In the phase 1 studies, Plasma concentrations of dC and dT increased rapidly and dose-dependently, with a median T_max of 1 to 2 hours under fasting conditions and 2 to 4 hours when administered with food. Levels returned to near baseline within 8 to 12 hours, indicating rapid elimination. Exposure was less than dose-proportional for dC and greater than dose-proportional for dT, with moderate-to-high pharmacokinetic variability (>30%).

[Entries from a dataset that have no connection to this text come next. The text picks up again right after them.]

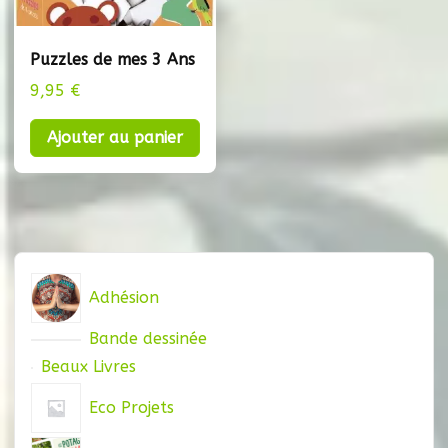
Puzzles de mes 3 Ans
9,95
€
Ajouter au panier
Adhésion
Bande dessinée
Beaux Livres
Eco Projets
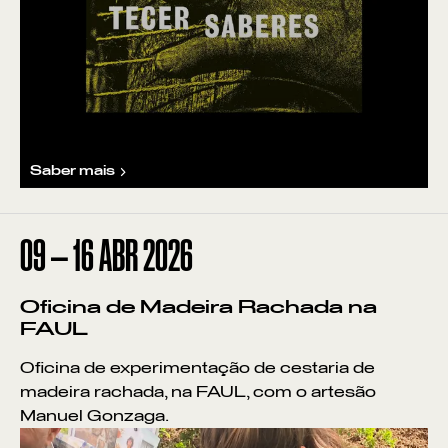
Saber mais
09
—
16
ABR
2026
Oficina de Madeira Rachada na
FAUL
Oficina de experimentação de cestaria de
madeira rachada, na FAUL, com o artesão
Manuel Gonzaga.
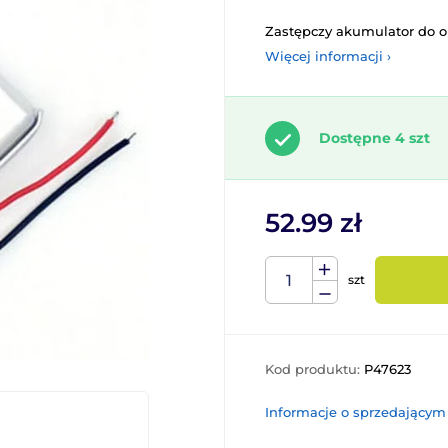
Zastępczy akumulator do o
Więcej informacji ›
Dostępne 4 szt
52.99 zł
szt
Kod produktu:
P47623
Informacje o sprzedającym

A significant food effect was observed, with dC C_max and area under the curve (AUC) increasing by approximately 79–96% and 137–250%, respectively, and dT C_max and AUC increasing by 27–29% and 74–89%. Renal clearance contributed minimally to elimination (Fe < 0.3%). The study drug was generally well tolerated, with the most common treatment-related AEs being diarrhea (14%) and dizziness (10%), both mostly mild to moderate in severity.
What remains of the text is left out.